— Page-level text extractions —

Segment Open

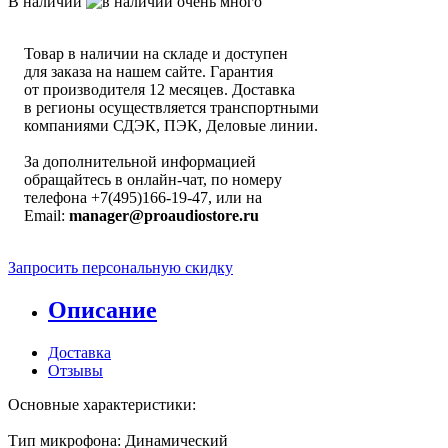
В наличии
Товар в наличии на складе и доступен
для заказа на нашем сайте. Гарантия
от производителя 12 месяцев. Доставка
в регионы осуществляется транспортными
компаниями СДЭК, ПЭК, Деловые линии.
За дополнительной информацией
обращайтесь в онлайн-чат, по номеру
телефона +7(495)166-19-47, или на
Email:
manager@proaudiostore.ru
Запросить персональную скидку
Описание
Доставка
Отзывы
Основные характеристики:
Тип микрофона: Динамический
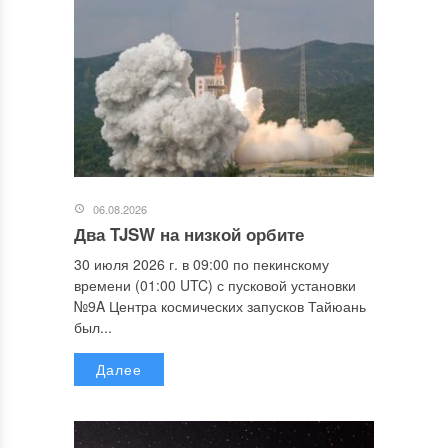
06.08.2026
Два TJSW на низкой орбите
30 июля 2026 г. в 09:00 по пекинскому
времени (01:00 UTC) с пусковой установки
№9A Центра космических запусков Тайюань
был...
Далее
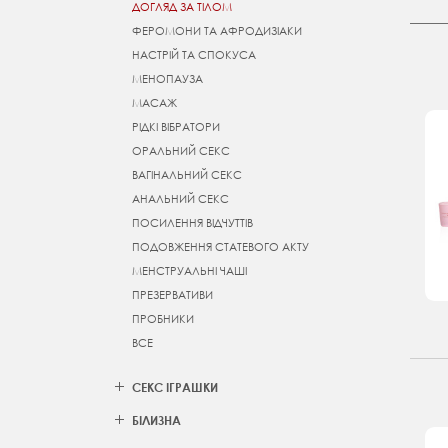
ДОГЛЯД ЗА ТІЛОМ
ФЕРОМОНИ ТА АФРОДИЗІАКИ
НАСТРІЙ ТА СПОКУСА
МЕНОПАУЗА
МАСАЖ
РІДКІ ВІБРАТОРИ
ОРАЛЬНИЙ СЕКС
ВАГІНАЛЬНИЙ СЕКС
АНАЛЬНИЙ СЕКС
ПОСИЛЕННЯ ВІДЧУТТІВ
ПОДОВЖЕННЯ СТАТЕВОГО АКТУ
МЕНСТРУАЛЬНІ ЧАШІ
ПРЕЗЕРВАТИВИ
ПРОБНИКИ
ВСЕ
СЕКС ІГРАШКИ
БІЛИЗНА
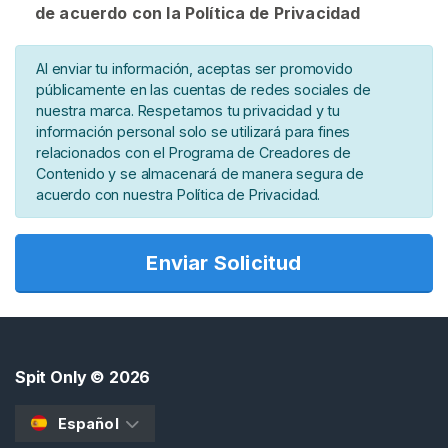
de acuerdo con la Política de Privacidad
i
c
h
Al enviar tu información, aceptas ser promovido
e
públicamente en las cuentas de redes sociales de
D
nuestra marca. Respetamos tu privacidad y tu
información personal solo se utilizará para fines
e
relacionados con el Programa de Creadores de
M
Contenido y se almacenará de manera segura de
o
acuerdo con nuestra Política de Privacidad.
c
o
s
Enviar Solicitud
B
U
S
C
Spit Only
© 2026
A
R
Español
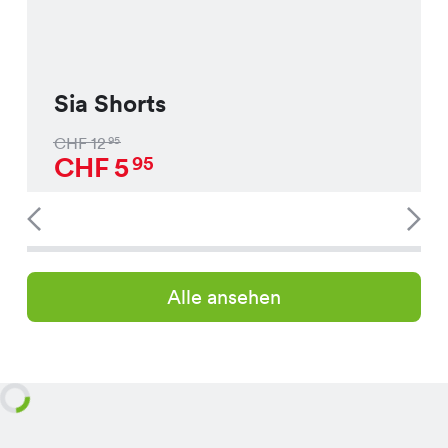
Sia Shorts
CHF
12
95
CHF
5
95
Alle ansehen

Segment Closed

— Task objective —
Your answer is an exact copy of the records above, stripped of pictures.

— Response to the task —
В наличии
Товар в наличии на складе и доступен
для заказа на нашем сайте. Гарантия
от производителя 12 месяцев. Доставка
в регионы осуществляется транспортными
компаниями СДЭК, ПЭК, Деловые линии.
За дополнительной информацией
обращайтесь в онлайн-чат, по номеру
телефона +7(495)166-19-47, или на
Email:
manager@proaudiostore.ru
Запросить персональную скидку
Описание
Доставка
Отзывы
Основные характеристики:
Тип микрофона: Динамический
06.08.2026
Два TJSW на низкой орбите
30 июля 2026 г. в 09:00 по пекинскому
времени (01:00 UTC) с пусковой установки
№9A Центра космических запусков Тайюань
был...
Далее
ДОГЛЯД ЗА ТІЛОМ
ФЕРОМОНИ ТА АФРОДИЗІАКИ
НАСТРІЙ ТА СПОКУСА
МЕНОПАУЗА
МАСАЖ
РІДКІ ВІБРАТОРИ
ОРАЛЬНИЙ СЕКС
ВАГІНАЛЬНИЙ СЕКС
АНАЛЬНИЙ СЕКС
ПОСИЛЕННЯ ВІДЧУТТІВ
ПОДОВЖЕННЯ СТАТЕВОГО АКТУ
МЕНСТРУАЛЬНІ ЧАШІ
ПРЕЗЕРВАТИВИ
ПРОБНИКИ
ВСЕ
СЕКС ІГРАШКИ
БІЛИЗНА
de acuerdo con la Política de Privacidad
i
c
h
Al enviar tu información, aceptas ser promovido
e
públicamente en las cuentas de redes sociales de
D
nuestra marca. Respetamos tu privacidad y tu
información personal solo se utilizará para fines
e
relacionados con el Programa de Creadores de
M
Contenido y se almacenará de manera segura de
o
acuerdo con nuestra Política de Privacidad.
c
o
s
Enviar Solicitud
B
U
S
C
Spit Only
© 2026
A
R
Español
Sia Shorts
CHF
12
95
CHF
5
95
Alle ansehen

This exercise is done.